Figura 2-4 - Estrutura da poliacrilamida parcialmente hidrolisada (Manichand, 2006).
A capacidade da HPAM de aumentar a viscosidade se deve à alta massa molar. Essa capacidade é reforçada pela repulsão eletrostática dos grupos aniônicos entre as moléculas do polímero e os segmentos da mesma molécula. A repulsão leva a molécula a se abrir e entrelaçar com outras moléculas igualmente abertas, um efeito que acentua a redução de mobilidade a concentrações mais altas. Se a salinidade ou dureza for elevada, essa repulsão é fortemente reduzida por blindagem iônica, desde que as ligações carbono-carbono livres para rotação permitam à molécula assumir a conformação de novelo aleatório. A blindagem leva a uma diminuição na efetividade do polímero, já que os entrelaçamentos intermoleculares são fortemente reduzidos. Todas as propriedades de HPAM apresentam grande sensibilidade à salinidade e dureza, o que é um obstáculo na sua aplicação em muitos reservatórios. Por outro lado, HPAM é mais barata e relativamente resistente a ataque por bactérias, além de proporcionar redução permanente de permeabilidade. HPAM tende a sofrer degradação térmica a temperaturas elevadas (Lake, 1989).
2.2.1.2 Goma xantana
A produção de goma xantana com a qualidade necessária de um polímero é facilmente alcançada, sendo obtida via fermentação por bactéria. Variando os processos de fermentação podem-se alcançar polímeros com melhor injetabilidade.
A goma xantana não sofre degradação rápida com a taxa de cisalhamento e não é sensível ao aumento da salinidade, porém, esta possui algumas desvantagens como sua elevada aderência à formação e sua susceptibilidade a ataques de bactérias, sendo necessários processos de filtração
para evitar a formação de resíduos na formação e a adição de bactericidas para prevenir sua degradação, que eleva o seu custo de injeção (Chang 1978).
A xantana, produzida pelo microrganismo Xanthomonas campestris (Needham, 1987; Sorbie, 1991), tem a estrutura apresentada na Figura 2-5.
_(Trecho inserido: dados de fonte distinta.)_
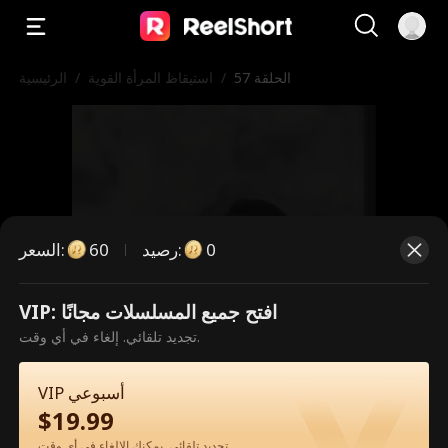
الحلقة 57
/
استيقاظ المرأة القوية
/
الرئيسية
0
:
رصيد
60
:
السعر
VIP: افتح جميع المسلسلات مجانًا
هذه حلقة مدفوعة. يرجى فتح القفل
تجديد تلقائي. إلغاء في أي وقت.
للمشاهدة.
VIP أسبوعي
$
19.99
60
فتح القفل الآن
تجديد تلقائي. يمكنك الإلغاء في أي وقت.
Figura 2-5 - Estrutura molecular da xantana (Manichand, 2006).
A cadeia principal, semelhante à celulose, consiste de unidades de glicose com ligações glicosídicas β(1-4). Porém, as cadeias laterais pendentes, ligadas a cada segunda unidade de glicose da cadeia principal, são características muito importantes da estrutura da xantana. A xantana tem estrutura de bastão helicoidal rígido. A insensibilidade relativa do comportamento de escoamento da xantana à temperatura, pH, força iônica de soluções (salinidade/dureza), além do comportamento pseudoplástico, é esperada para macromoléculas na forma de bastão (Green, 1998; Sorbie, 1991).
O comprimento hidrodinâmico da xantana em solução é aproximadamente 1,5 μm, enquanto o comprimento da molécula é estimado em 2 – 10 μm. A estrutura helicoidal dupla da xantana é mantida na maioria das soluções de injeção em reservatório, em toda faixa de temperatura na qual a xantana é estável (< 85 °C) (Sorbie, 1991).
A molécula da xantana pode sofrer uma transição do tipo ordem-desordem pela variação da temperatura ou a salinidade da solução. Essa transição é associada à estrutura helicoidal, sendo esta aberta por um aumento de temperatura ou uma redução de salinidade, passando, assim, a molécula a uma conformação de novelo aleatório. A influência dessa transição conformacional hélice-novelo pode ser notada nas propriedades de estabilidade da molécula, nas propriedades reológicas em soluções de baixa salinidade a temperaturas elevadas, e nas propriedades de adsorção (Sorbie, 1991).